Transcribed page contents
Content starts
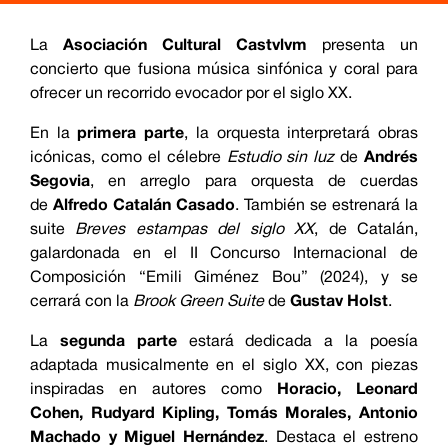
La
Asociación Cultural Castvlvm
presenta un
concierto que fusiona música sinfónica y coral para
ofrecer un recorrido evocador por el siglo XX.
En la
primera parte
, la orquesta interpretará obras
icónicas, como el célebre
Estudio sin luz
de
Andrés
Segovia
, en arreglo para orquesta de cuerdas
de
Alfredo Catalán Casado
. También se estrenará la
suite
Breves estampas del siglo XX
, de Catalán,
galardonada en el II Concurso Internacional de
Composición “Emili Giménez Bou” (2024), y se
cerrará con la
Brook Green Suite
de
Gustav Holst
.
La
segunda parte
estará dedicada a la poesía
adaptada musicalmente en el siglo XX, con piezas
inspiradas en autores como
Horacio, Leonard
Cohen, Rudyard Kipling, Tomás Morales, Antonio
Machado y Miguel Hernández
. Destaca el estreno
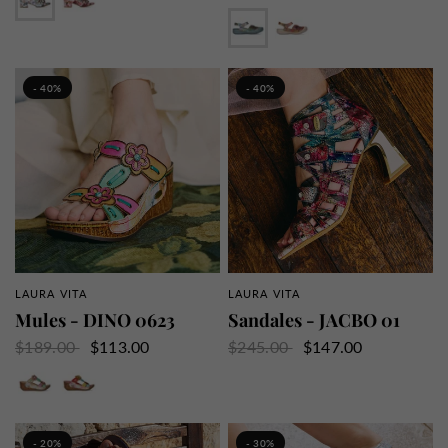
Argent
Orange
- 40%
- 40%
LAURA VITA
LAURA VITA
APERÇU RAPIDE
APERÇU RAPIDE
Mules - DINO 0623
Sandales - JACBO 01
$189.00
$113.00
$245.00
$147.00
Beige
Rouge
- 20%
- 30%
Content ends
Content starts
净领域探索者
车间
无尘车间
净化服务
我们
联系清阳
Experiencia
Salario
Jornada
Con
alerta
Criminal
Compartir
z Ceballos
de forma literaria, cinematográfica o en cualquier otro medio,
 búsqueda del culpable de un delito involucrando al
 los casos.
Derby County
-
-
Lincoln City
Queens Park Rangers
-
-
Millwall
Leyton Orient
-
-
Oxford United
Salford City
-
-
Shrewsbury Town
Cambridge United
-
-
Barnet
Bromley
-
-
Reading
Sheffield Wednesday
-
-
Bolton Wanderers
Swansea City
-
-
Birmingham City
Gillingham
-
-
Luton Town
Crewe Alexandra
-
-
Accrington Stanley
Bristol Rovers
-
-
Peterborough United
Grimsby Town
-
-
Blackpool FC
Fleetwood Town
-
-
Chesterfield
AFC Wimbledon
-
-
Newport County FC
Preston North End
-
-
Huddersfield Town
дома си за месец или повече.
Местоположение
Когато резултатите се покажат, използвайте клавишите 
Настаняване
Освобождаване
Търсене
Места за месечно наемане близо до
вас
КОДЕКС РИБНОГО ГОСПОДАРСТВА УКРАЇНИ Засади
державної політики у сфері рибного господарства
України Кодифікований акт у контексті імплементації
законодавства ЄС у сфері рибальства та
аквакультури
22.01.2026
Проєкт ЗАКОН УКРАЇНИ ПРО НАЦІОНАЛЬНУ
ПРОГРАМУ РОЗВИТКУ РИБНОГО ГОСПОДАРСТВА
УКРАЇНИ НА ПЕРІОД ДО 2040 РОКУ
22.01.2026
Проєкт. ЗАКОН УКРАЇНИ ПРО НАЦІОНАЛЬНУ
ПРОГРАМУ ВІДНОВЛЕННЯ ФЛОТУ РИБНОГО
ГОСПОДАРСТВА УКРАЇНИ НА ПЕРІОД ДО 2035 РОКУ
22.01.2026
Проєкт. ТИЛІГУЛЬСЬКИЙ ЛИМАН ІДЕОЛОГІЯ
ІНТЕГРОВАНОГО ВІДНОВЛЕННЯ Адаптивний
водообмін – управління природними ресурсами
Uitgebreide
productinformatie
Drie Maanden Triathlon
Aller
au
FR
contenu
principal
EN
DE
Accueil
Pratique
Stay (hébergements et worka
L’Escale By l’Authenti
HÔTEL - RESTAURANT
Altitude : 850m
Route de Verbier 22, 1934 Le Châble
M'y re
Content ends
- [Work instruction]
Once a line of the records is found to contain "para", copy it out.

- [Problem solution]
concierto que fusiona música sinfónica y coral para
, en arreglo para orquesta de cuerdas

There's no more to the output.